--- Material for the task Enclosed Below ---
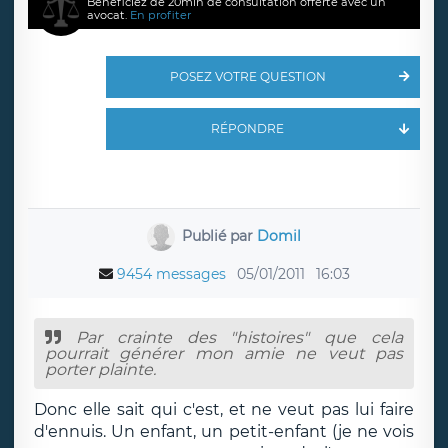
Bénéficiez de 20min de consultation offerte avec un
avocat.
En profiter
POSEZ VOTRE QUESTION
RÉPONDRE
Publié par
Domil
9454 messages
05/01/2011
16:03
Par crainte des "histoires" que cela
pourrait générer mon amie ne veut pas
porter plainte.
Donc elle sait qui c'est, et ne veut pas lui faire
d'ennuis. Un enfant, un petit-enfant (je ne vois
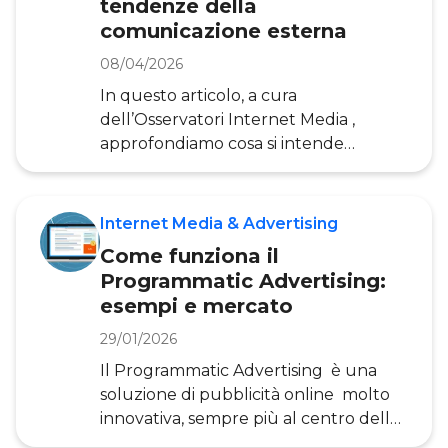
tendenze della
comunicazione esterna
08/04/2026
In questo articolo, a cura
dell’Osservatori Internet Media ,
approfondiamo cosa si intende
esattamente per OOH e DOOH e
come si stanno creando le condizioni
per una crescita nel panorama
Internet Media & Advertising
pubblicitario italiano. L’OOH, o Out of
Come funziona il
Home, è il settore dell’Advertising
Programmatic Advertising:
che si occupa della comunicazione
esempi e mercato
esterna analogica e digitale. In pratica,
si tratta di tutti quegli strumenti
29/01/2026
pubblicitari che incontriamo durante
Il Programmatic Advertising è una
la nostra quotidianità, come i c
soluzione di pubblicità online molto
innovativa, sempre più al centro delle
strategie di marketing delle aziende.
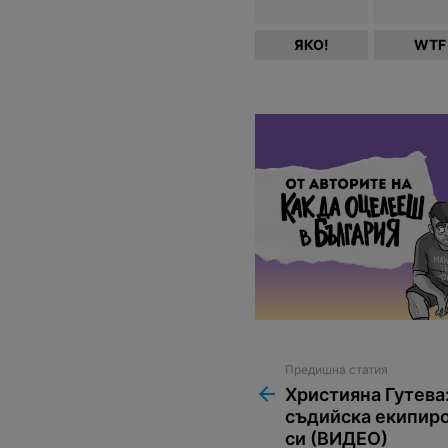
ЯКО!
WTF
Предишна статия
See
more
Християна Гутева
съдийска екипиро
си (ВИДЕО)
--- End of Enclosed Material for the task ---
**What the exercise asks:** Each line above should be set down exactly as written, with pictures excluded.

**Response area:**
Bénéficiez de 20min de consultation offerte avec un
avocat.
En profiter
POSEZ VOTRE QUESTION
RÉPONDRE
Publié par
Domil
9454 messages
05/01/2011
16:03
Par crainte des "histoires" que cela
pourrait générer mon amie ne veut pas
porter plainte.
Donc elle sait qui c'est, et ne veut pas lui faire
d'ennuis. Un enfant, un petit-enfant (je ne vois
tendenze della
comunicazione esterna
08/04/2026
In questo articolo, a cura
dell’Osservatori Internet Media ,
approfondiamo cosa si intende
esattamente per OOH e DOOH e
come si stanno creando le condizioni
per una crescita nel panorama
Internet Media & Advertising
pubblicitario italiano. L’OOH, o Out of
Come funziona il
Home, è il settore dell’Advertising
Programmatic Advertising:
che si occupa della comunicazione
esempi e mercato
esterna analogica e digitale. In pratica,
si tratta di tutti quegli strumenti
29/01/2026
pubblicitari che incontriamo durante
Il Programmatic Advertising è una
la nostra quotidianità, come i c
soluzione di pubblicità online molto
innovativa, sempre più al centro delle
strategie di marketing delle aziende.
ЯКО!
WTF
Предишна статия
See
more
Християна Гутева
съдийска екипиро
си (ВИДЕО)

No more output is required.